• RECORDS FOR PROCESSING:
▬▬▬▬▬▬

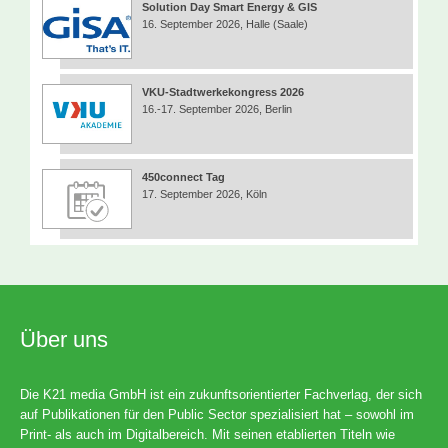
Solution Day Smart Energy & GIS
16. September 2026, Halle (Saale)
VKU-Stadtwerkekongress 2026
16.-17. September 2026, Berlin
450connect Tag
17. September 2026, Köln
Über uns
Die K21 media GmbH ist ein zukunftsorientierter Fachverlag, der sich
auf Publikationen für den Public Sector spezialisiert hat – sowohl im
Print- als auch im Digitalbereich. Mit seinen etablierten Titeln wie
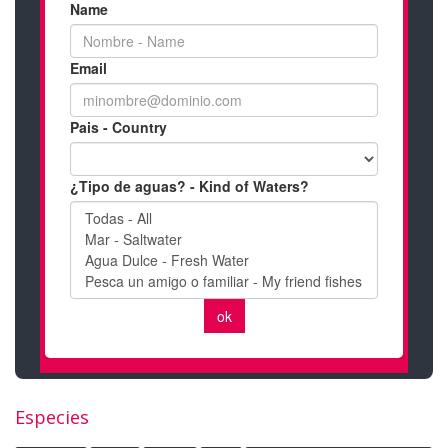
Especies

▬▬▬▬▬▬

• YOUR ASSIGNMENT: The lines to copy run from the line containing "Print- als auch" through the end of the data above; copy exactly those, minus the pictures.

• ANSWER BOX:
Print- als auch im Digitalbereich. Mit seinen etablierten Titeln wie
Especies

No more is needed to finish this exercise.